Task directions →
Exactly as written and without the pictures, output the entries below.

Dataset content →
Content starts
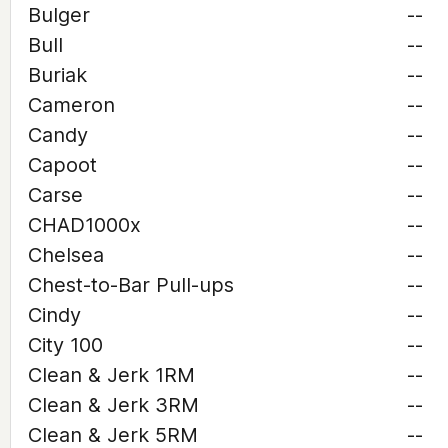
Bulger
--
Bull
--
Buriak
--
Cameron
--
Candy
--
Capoot
--
Carse
--
CHAD1000x
--
Chelsea
--
Chest-to-Bar Pull-ups
--
Cindy
--
City 100
--
Clean & Jerk 1RM
--
Clean & Jerk 3RM
--
Clean & Jerk 5RM
--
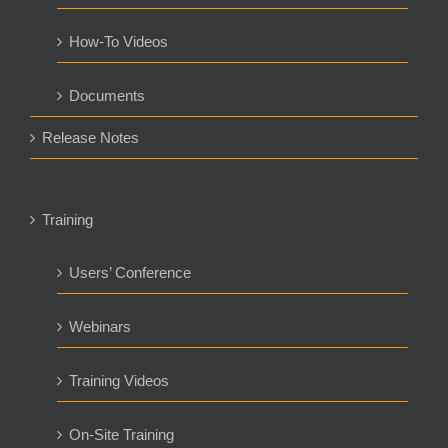
How-To Videos
Documents
Release Notes
Training
Users’ Conference
Webinars
Training Videos
On-Site Training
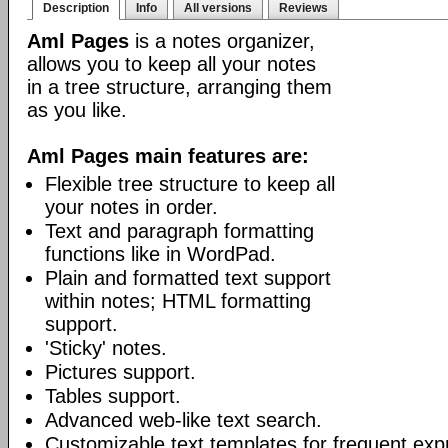
Description
Info
All versions
Reviews
Aml Pages
is a notes organizer,
allows you to keep all your notes
in a tree structure, arranging them
as you like.
Aml Pages main features are:
Flexible tree structure to keep all
your notes in order.
Text and paragraph formatting
functions like in WordPad.
Plain and formatted text support
within notes; HTML formatting
support.
'Sticky' notes.
Pictures support.
Tables support.
Advanced web-like text search.
Customizable text templates for frequent exp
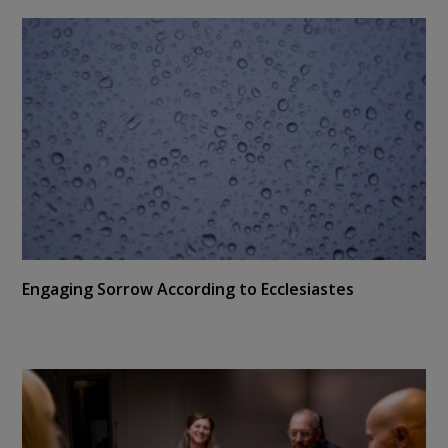
Engaging Sorrow According to Ecclesiastes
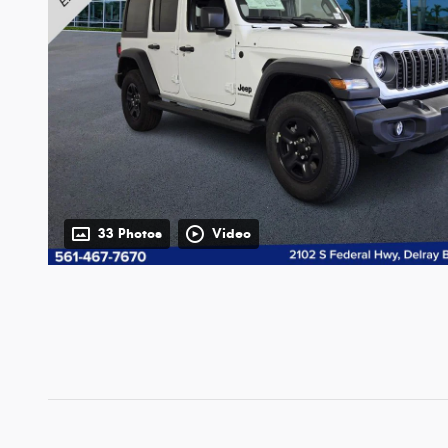
33 Photos
Video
Content ends
Exercise answer →
Bulger
--
Bull
--
Buriak
--
Cameron
--
Candy
--
Capoot
--
Carse
--
CHAD1000x
--
Chelsea
--
Chest-to-Bar Pull-ups
--
Cindy
--
City 100
--
Clean & Jerk 1RM
--
Clean & Jerk 3RM
--
Clean & Jerk 5RM
--
How-To Videos
Documents
Release Notes
Training
Users’ Conference
Webinars
Training Videos
On-Site Training
Description
Info
All versions
Reviews
Aml Pages
is a notes organizer,
allows you to keep all your notes
in a tree structure, arranging them
as you like.
Aml Pages main features are:
Flexible tree structure to keep all
your notes in order.
Text and paragraph formatting
functions like in WordPad.
Plain and formatted text support
within notes; HTML formatting
support.
'Sticky' notes.
Pictures support.
Tables support.
Advanced web-like text search.
Customizable text templates for frequent exp
Engaging Sorrow According to Ecclesiastes
33 Photos
Video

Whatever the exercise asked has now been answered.